Credit-builder loans can be effective, especially for people who need to build credit from scratch. If you’re trying to repair bad credit after a major financial discrepancy, such as bankruptcy, you may also want to consider a credit-builder loan.

When you make on-time payments for a credit-builder loan, that history will get reported to the three major credit reporting agencies (Equifax, Experian and TransUnion). Within a few months, you should start to see your credit score go up.

Creditors want proof that you don’t overspend and can pay your bills on time, and if you don’t already have an established credit line, you may struggle to demonstrate that you’re a reliable borrower. That’s where credit-builder loans come in. Payment history makes up 35% of your FICO score, so making on-time credit-builder loan payments can get you on track to qualifying for better loans and financial products with lower rates.

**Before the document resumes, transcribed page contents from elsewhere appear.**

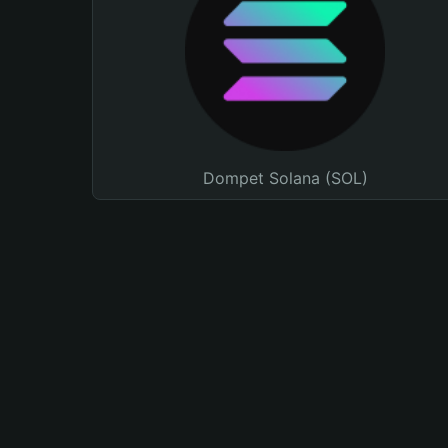
Dompet Solana (SOL)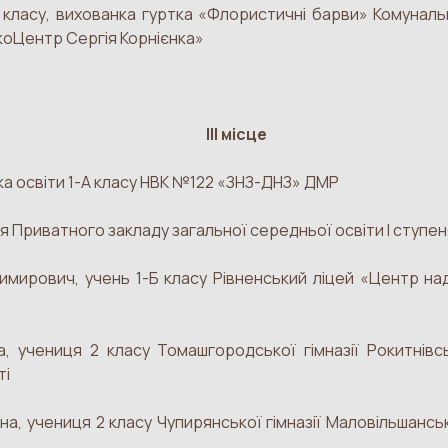
 класу, вихованка гуртка «Флористичні барви» Комуналь
коЦентр Сергія Корнієнка»
ІІІ місце
ка освіти 1-А класу НВК №122 «ЗНЗ-ДНЗ» ДМР
 Приватного закладу загальної середньої освіти І ступен
ирович, учень 1-Б класу Рівненський ліцей «Центр наді
а, учениця 2 класу Томашгородської гімназії Рокитнів
ті
а, учениця 2 класу Чупирянської гімназії Маловільшанськ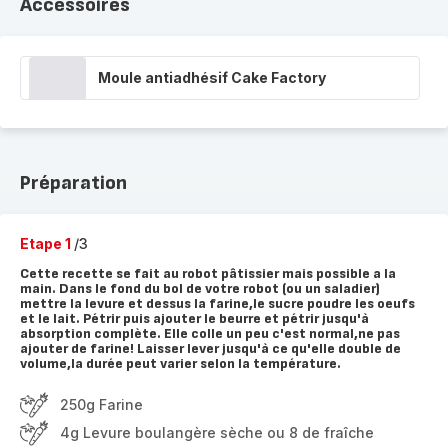
Accessoires
Moule antiadhésif Cake Factory
Préparation
Etape 1
/3
Cette recette se fait au robot pâtissier mais possible a la
main. Dans le fond du bol de votre robot (ou un saladier)
mettre la levure et dessus la farine,le sucre poudre les oeufs
et le lait. Pétrir puis ajouter le beurre et pétrir jusqu'à
absorption complète. Elle colle un peu c'est normal,ne pas
ajouter de farine! Laisser lever jusqu'à ce qu'elle double de
volume,la durée peut varier selon la température.
250g Farine
4g Levure boulangère sèche ou 8 de fraîche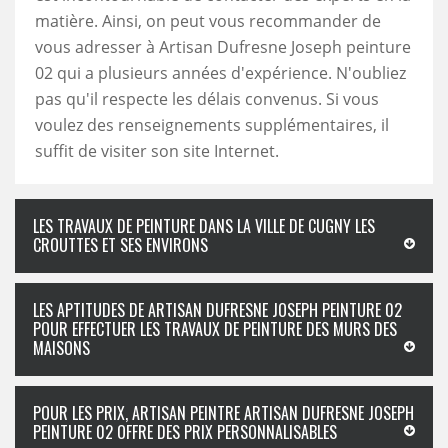
matière. Ainsi, on peut vous recommander de
vous adresser à Artisan Dufresne Joseph peinture
02 qui a plusieurs années d'expérience. N'oubliez
pas qu'il respecte les délais convenus. Si vous
voulez des renseignements supplémentaires, il
suffit de visiter son site Internet.
LES TRAVAUX DE PEINTURE DANS LA VILLE DE CUGNY LES
CROUTTES ET SES ENVIRONS
LES APTITUDES DE ARTISAN DUFRESNE JOSEPH PEINTURE 02
POUR EFFECTUER LES TRAVAUX DE PEINTURE DES MURS DES
MAISONS
POUR LES PRIX, ARTISAN PEINTRE ARTISAN DUFRESNE JOSEPH
PEINTURE 02 OFFRE DES PRIX PERSONNALISABLES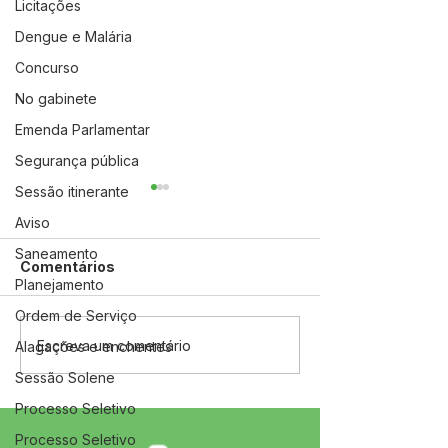
Licitações
Dengue e Malária
Concurso
No gabinete
Emenda Parlamentar
Segurança pública
Sessão itinerante
Aviso
Saneamento
Comentários
Planejamento
Ordem de Serviço
Festival de Praia
Agosto Lilás e
Escreva um comentário
Alagações e enchentes
MAXIMANI 2026
Dourado: Um M
Sessão Solene
Entrega Sucesso
Cuidado, Prote
Absoluto e Consolida a
Conscientizaç
Processo Seletivo
Força da Cultura em
Processo Seletivo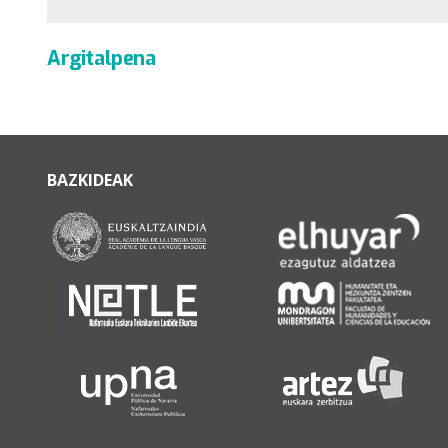
Argitalpena
BAZKIDEAK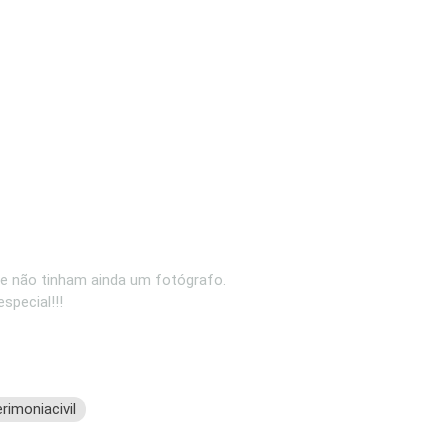
s e não tinham ainda um fotógrafo.
special!!!
rimoniacivil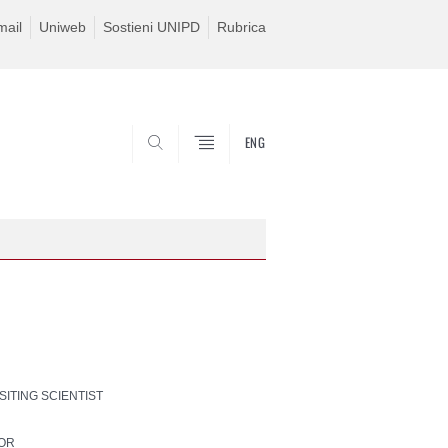
ail
Uniweb
Sostieni UNIPD
Rubrica
ENG
SEARCH
ISITING SCIENTIST
SOR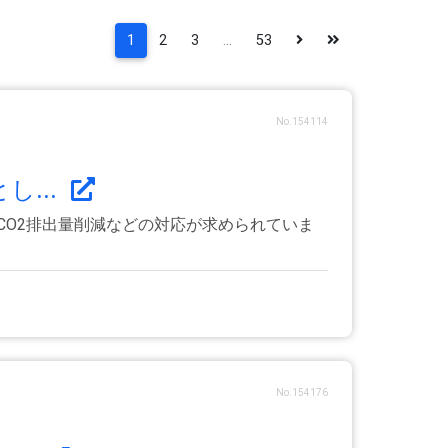
1
2
3
...
53
No.154114
...
CO2排出量削減などの対応が求められていま
No.154176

Risks of a credit-builder loan

The biggest risk of a credit-builder loan is the consequences of missing payments. If you don’t pay your loan on time, your credit score could take a hit, just as if you miss any other type of loan payment.

Also, if you’re paying off debts, that should be your top priority. Instead of adding a monthly payment for a credit-builder loan, consider focusing on your debts.

Credit cards vs. credit-builder loans

Credit-builder loans are not the only way to improve your credit. While credit cards have their own risks, many people opt to begin their credit journeys with an intro credit card (like a secured credit card) rather than a loan product.

Opening a credit card and managing it responsibly — meaning not using more than 30% of your credit limit and paying any balance in full each month — is also an effective way to start building credit if you don’t want to take on any loan obligations.